Filter these records by the string "każdej", copying each line that holds it.
Start of ENTRIES PROVIDED
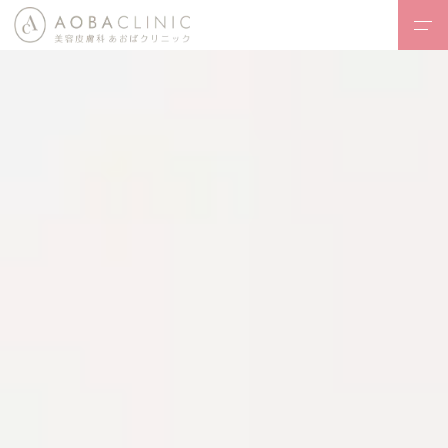
HOME
あおばクリニックとは
・コンセプト
診療内容一覧
- 医療レーザー
脱毛
-
フェイスデザイン
-
ボディデザイン
-
内服治療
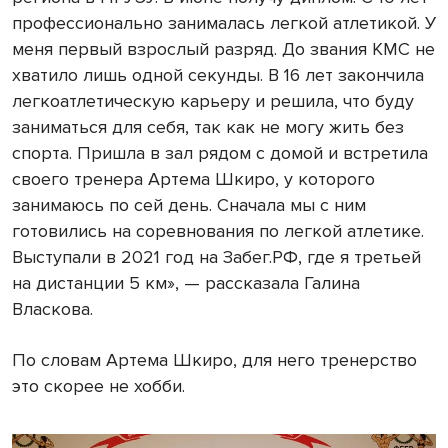
профессионально занималась легкой атлетикой. У
меня первый взрослый разряд. До звания КМС не
хватило лишь одной секунды. В 16 лет закончила
легкоатлетическую карьеру и решила, что буду
заниматься для себя, так как не могу жить без
спорта. Пришла в зал рядом с домой и встретила
своего тренера Артема Шкиро, у которого
занимаюсь по сей день. Сначала мы с ним
готовились на соревнования по легкой атлетике.
Выступали в 2021 год на Забег.РФ, где я третьей
на дистанции 5 км», — рассказала Галина
Власкова.
По словам Артема Шкиро, для него тренерство
это скорее не хобби.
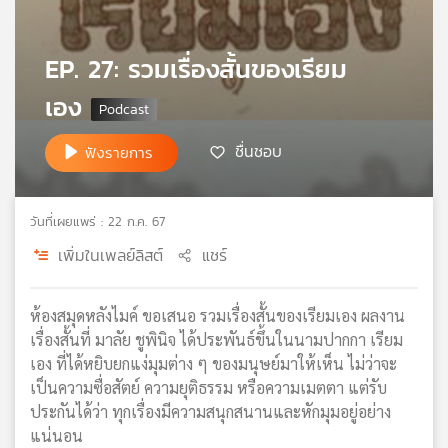
เครือ
ข่าย
EP. 27: รวมเรื่องสั้นของเรียม
วิทยุ
ไทย
เอง
พี
บี
ชื่นชอบ
ฟังรายการ
เอส
วันที่เผยแพร่ : 22 ก.ค. 67
แผนที่
วิทยุ
เพิ่มในเพลย์ลิสต์
แชร์
เครือ
ข่าย
ห้องสมุดหลังไมค์ ขอเสนอ รวมเรื่องสั้นของเรียมเอง ผลงาน
เรื่องสั้นที่ มาลัย ชูพินิจ ได้ประพันธ์ขึ้นในนามปากกา เรียม
เอง ที่ได้หยิบยกแง่มุมต่าง ๆ ของมนุษย์มาให้เห็น ไม่ว่าจะ
เป็นความซื่อสัตย์ ความยุติธรรม หรือความเมตตา แต่รับ
ประกันได้ว่า ทุกเรื่องมีความสนุกสนานและหักมุมอยู่อย่าง
แน่นอน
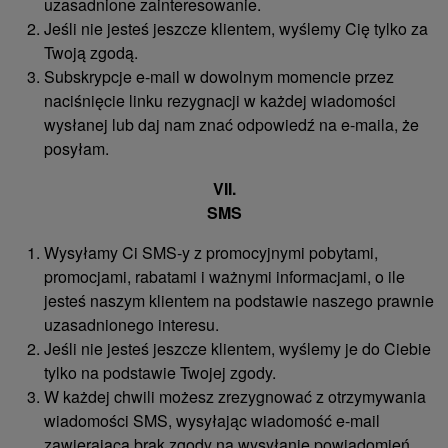
uzasadnione zainteresowanie.
Jeśli nie jesteś jeszcze klientem, wyślemy Cię tylko za
Twoją zgodą.
Subskrypcje e-mail w dowolnym momencie przez
naciśnięcie linku rezygnacji w każdej wiadomości
wysłanej lub daj nam znać odpowiedź na e-maila, że ​​
posyłam.
VII.
SMS
Wysyłamy Ci SMS-y z promocyjnymi pobytami,
promocjami, rabatami i ważnymi informacjami, o ile
jesteś naszym klientem na podstawie naszego prawnie
uzasadnionego interesu.
Jeśli nie jesteś jeszcze klientem, wyślemy je do Ciebie
tylko na podstawie Twojej zgody.
W każdej chwili możesz zrezygnować z otrzymywania
wiadomości SMS, wysyłając wiadomość e-mail
zawierającą brak zgody na wysyłanie powiadomień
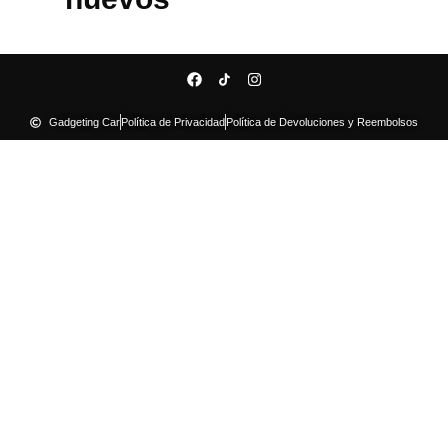
Gadgeting Car
Política de Privacidad
Política de Devoluciones y Reembolsos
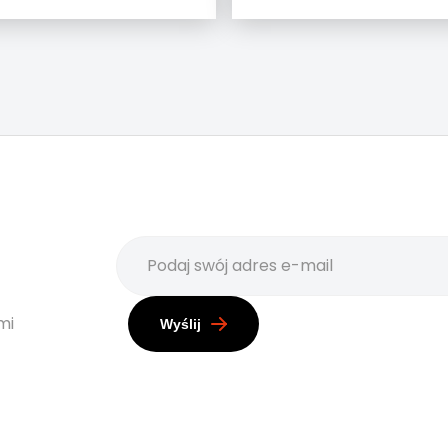
mi
Wyślij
End of ENTRIES PROVIDED
#### YOUR RESPONSE:
naciśnięcie linku rezygnacji w każdej wiadomości
W każdej chwili możesz zrezygnować z otrzymywania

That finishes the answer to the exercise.